CRA added investment income to my reassessment that I thought was tax-sheltered — what now?
If CRA has included in your reassessment investment income you believed was sheltered — for example, inside an RRSP, TFSA, or RDSP — start by understanding exactly what CRA is saying. Sometimes the issue is simply a missing T5 or T3 slip that you should have included on your return. In other cases, CRA may be asserting that an investment held inside a registered account was not a "qualified investment" and therefore generated taxable income despite being held in the account.

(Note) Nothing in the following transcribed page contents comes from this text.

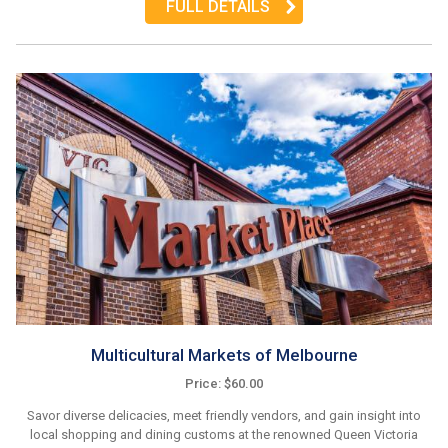
FULL DETAILS
Multicultural Markets of Melbourne
Price: $60.00
Savor diverse delicacies, meet friendly vendors, and gain insight into
local shopping and dining customs at the renowned Queen Victoria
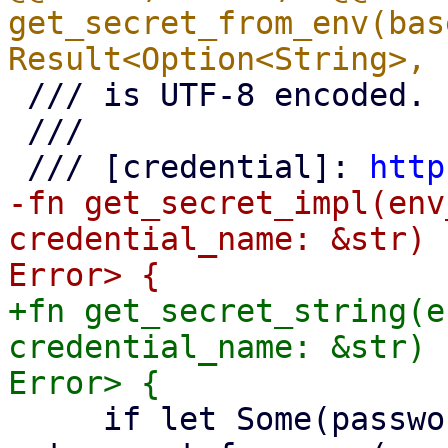
get_secret_from_env(bas
 /// is UTF-8 encoded.

 ///

 /// [credential]: 
http
-fn get_secret_impl(env
credential_name: &str) 
+fn get_secret_string(e
credential_name: &str) 
     if let Some(password) = 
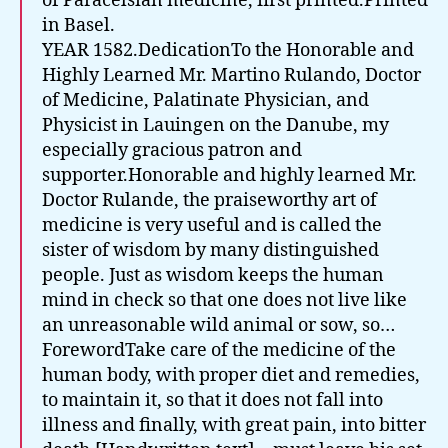
of Paracelsian medicine, first printed.Printed
in Basel.
YEAR 1582.DedicationTo the Honorable and
Highly Learned Mr. Martino Rulando, Doctor
of Medicine, Palatinate Physician, and
Physicist in Lauingen on the Danube, my
especially gracious patron and
supporter.Honorable and highly learned Mr.
Doctor Rulande, the praiseworthy art of
medicine is very useful and is called the
sister of wisdom by many distinguished
people. Just as wisdom keeps the human
mind in check so that one does not live like
an unreasonable wild animal or sow, so…
ForewordTake care of the medicine of the
human body, with proper diet and remedies,
to maintain it, so that it does not fall into
illness and finally, with great pain, into bitter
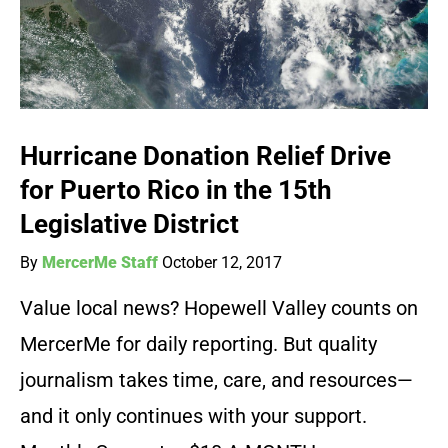
Hurricane Donation Relief Drive
for Puerto Rico in the 15th
Legislative District
By
MercerMe Staff
October 12, 2017
Value local news? Hopewell Valley counts on
MercerMe for daily reporting. But quality
journalism takes time, care, and resources—
and it only continues with your support.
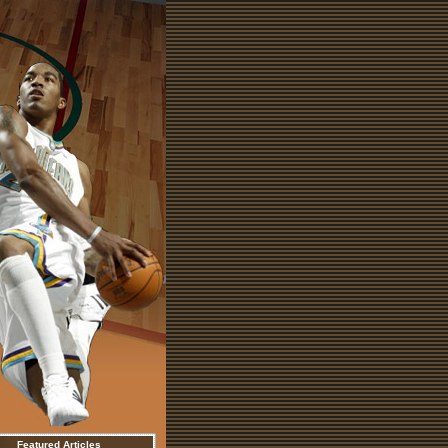
Featured Articles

TFSAs, for instance, can generate taxable income if they hold investments that are not qualified investments under the Income Tax Act, carry on a business, or hold a non-arm's-length investment. A TFSA audit is distinct from an income tax audit and the penalties can be significant. Similarly, prohibited investment rules in RRSPs can cause income to be attributed out of the registered plan.
If the reassessment is based on CRA identifying a missing slip, verify whether the slip was included and provide proof if it was. If CRA is challenging the tax-sheltered status of an investment, you need to assess whether the investment in fact met the qualified investment rules at the relevant time. This is a technical area where professional advice is valuable.
Key takeaways
- Verify whether the reassessment relates to a missing information slip or a challenge to tax-sheltered status.
- TFSAs can generate taxable income if they hold non-qualified or prohibited investments.
- RRSP prohibited investment rules can attribute income outside the plan.
- Seek professional advice when CRA challenges the tax-sheltered status of registered plan investments.